── Records for processing
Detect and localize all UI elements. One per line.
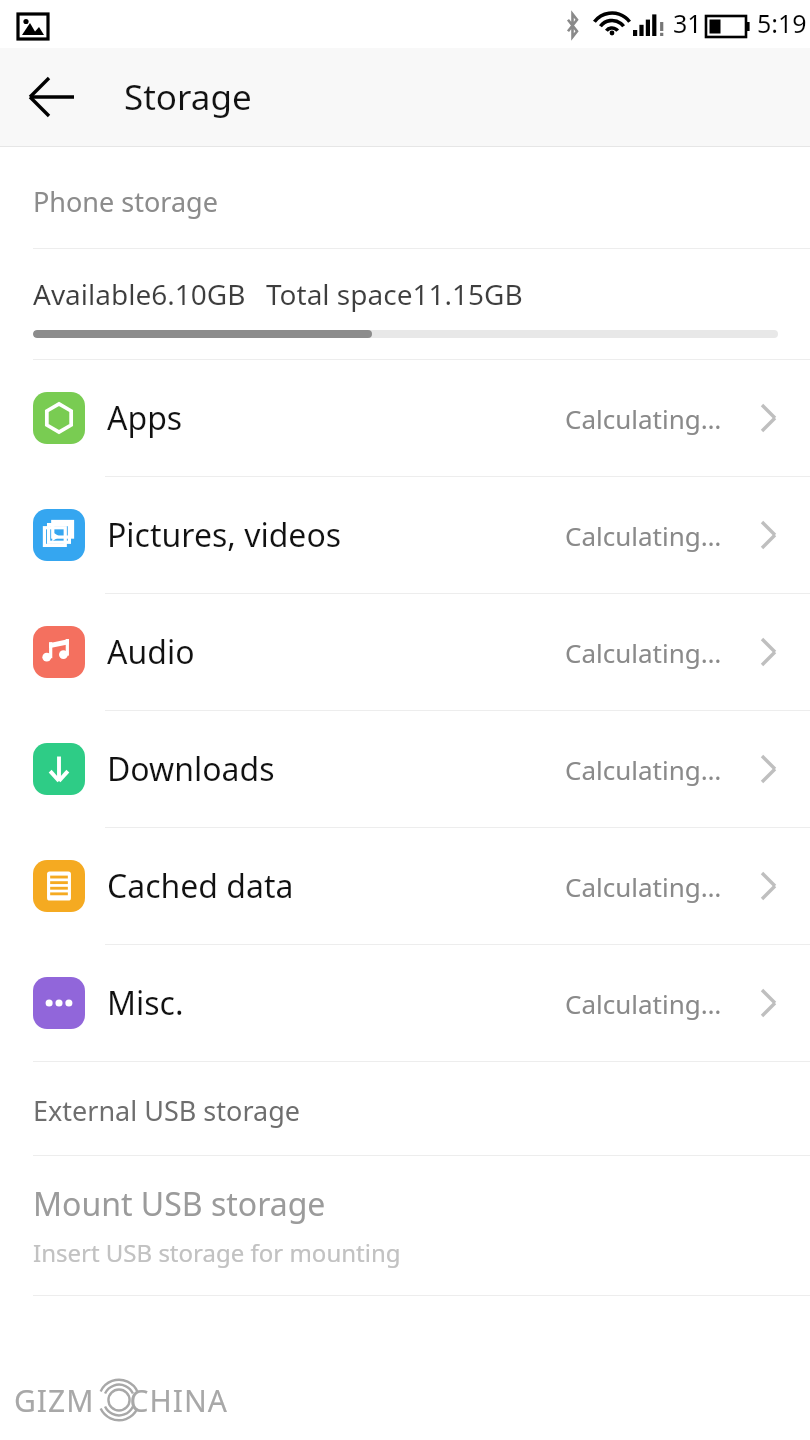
staticText: Total space11.15GB [266, 275, 523, 313]
button[interactable]: Cached data [0, 828, 810, 944]
staticText: 5:19 [757, 6, 807, 40]
staticText: Mount USB storage [33, 1182, 326, 1226]
staticText: Available6.10GB [33, 275, 246, 313]
button[interactable]: Mount USB storage [0, 1156, 810, 1295]
staticText: Calculating… [565, 752, 722, 787]
staticText: Apps [107, 396, 183, 440]
staticText: Calculating… [565, 401, 722, 436]
button[interactable]: Downloads [0, 711, 810, 827]
staticText: 31 [673, 6, 702, 40]
staticText: Insert USB storage for mounting [33, 1236, 401, 1269]
staticText: Cached data [107, 864, 294, 908]
staticText: Calculating… [565, 869, 722, 904]
staticText: Pictures, videos [107, 513, 342, 557]
staticText: External USB storage [33, 1092, 300, 1129]
staticText: GIZM CHINA [14, 1380, 228, 1421]
staticText: Calculating… [565, 635, 722, 670]
button[interactable]: Audio [0, 594, 810, 710]
staticText: Calculating… [565, 986, 722, 1021]
staticText: Phone storage [33, 183, 218, 220]
button[interactable]: Pictures, videos [0, 477, 810, 593]
staticText: Audio [107, 630, 195, 674]
button[interactable]: Misc. [0, 945, 810, 1061]
staticText: Storage [124, 73, 252, 121]
button[interactable]: Back [20, 64, 86, 130]
staticText: Downloads [107, 747, 275, 791]
staticText: Misc. [107, 981, 184, 1025]
staticText: Calculating… [565, 518, 722, 553]
button[interactable]: Apps [0, 360, 810, 476]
────
=== Work to be completed ===
Your response should be made up of the lines in the data that contain the word "interactable".

=== Reply to the exercise ===
button[interactable]: Cached data [0, 828, 810, 944]
button[interactable]: Mount USB storage [0, 1156, 810, 1295]
button[interactable]: Downloads [0, 711, 810, 827]
button[interactable]: Audio [0, 594, 810, 710]
button[interactable]: Pictures, videos [0, 477, 810, 593]
button[interactable]: Misc. [0, 945, 810, 1061]
button[interactable]: Back [20, 64, 86, 130]
button[interactable]: Apps [0, 360, 810, 476]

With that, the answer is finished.